No, the issue here is that the HDMI 2.1 NDA is so strict that releasing an open source implementation is forbidden no matter how much you pay them. AMD has access to the specs, they've implemented it in hardware and in their closed source Windows driver, but they're not allowed to add it to their open source Linux driver.
Nvidia does support HDMI 2.1 on Linux since their driver is closed source (but that causes its own problems). Maybe AMD could compromise by releasing a minimal binary blob which only exposes the HDMI 2.1 implementation and nothing else.

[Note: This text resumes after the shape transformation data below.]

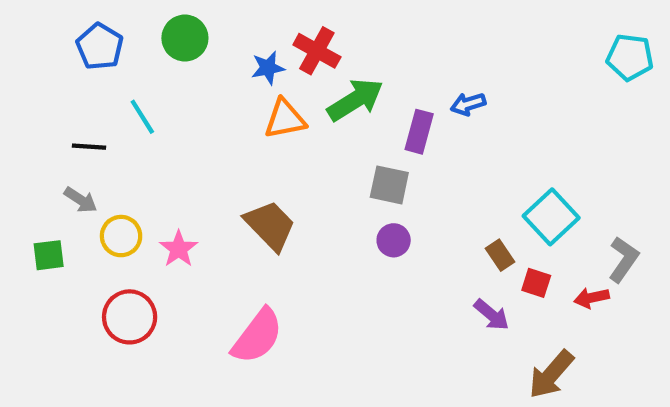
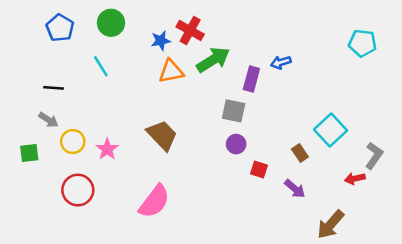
cyan pentagon: (630, 57) -> (362, 43), moved
cyan line: (142, 117) -> (101, 66), moved
red square: (536, 283) -> (259, 170), moved

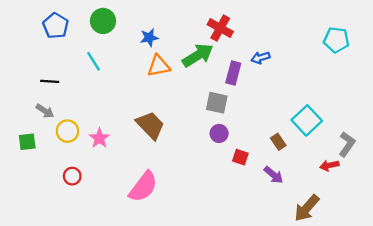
red cross: (190, 30) -> (220, 28), moved
red circle: (78, 190) -> (72, 176), size x0.6

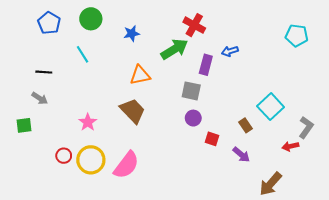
orange triangle: (159, 66) -> (140, 75), moved
yellow circle: (67, 131) -> (91, 160), moved, size x1.4

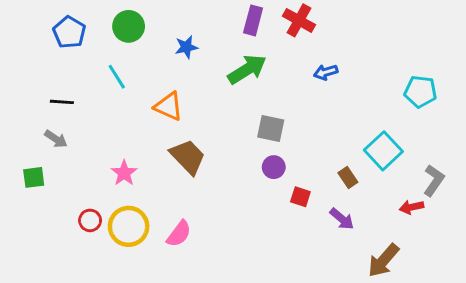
red cross: (194, 25) -> (299, 20), moved
cyan pentagon: (297, 36) -> (420, 92), moved
purple rectangle: (206, 65) -> (253, 20), moved
orange triangle: (140, 75) -> (169, 106), moved, turned 35
pink semicircle: (126, 165) -> (179, 234), size x0.7

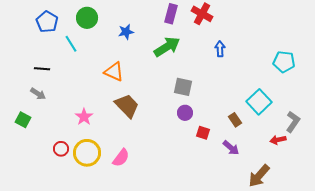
blue arrow: (326, 72) -> (220, 49), turned 105
cyan line: (117, 77) -> (71, 44), moved
green square: (34, 177) -> (23, 120), turned 35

And IIRC Intel has handled this by making their cards internally use DisplayPort then putting DisplayPort -> HDMI converters on the board.
What if a third-party reverse engineers the specifications and releases an open driver, regardless of what the HDMI Forum wishes?
I wonder if the license dictates that you must use a specific language, or if they could ship that proprietary component in Javascript. My understanding is that well-written JS with a JIT runtime can be very close to native performance. Not only would that make fun of the forum's requirements, it would also provide transparency about what the proprietary module does on your system exactly
And what if they just do it anyway? What are they going to do, sue them? Make them scrub every git repository on the planet?
Can't we just leak the spec?
Anyone can then implement opensource driver based on that and distribute it freely, since NDA won't apply to them.
Would someone doing a clean room reverse engineering be permissible to then share would they built?
Nvidia's kernel driver is open source now [1], they just do the important HDMI bits in their closed source GSP firmware. Basically they moved the proprietary stuff to firmware and open sourced the rest. AMD could do something similar, but it would require a hardware change on their side (the GSP was a new bit of hardware added in Turing Nvidia GPUs).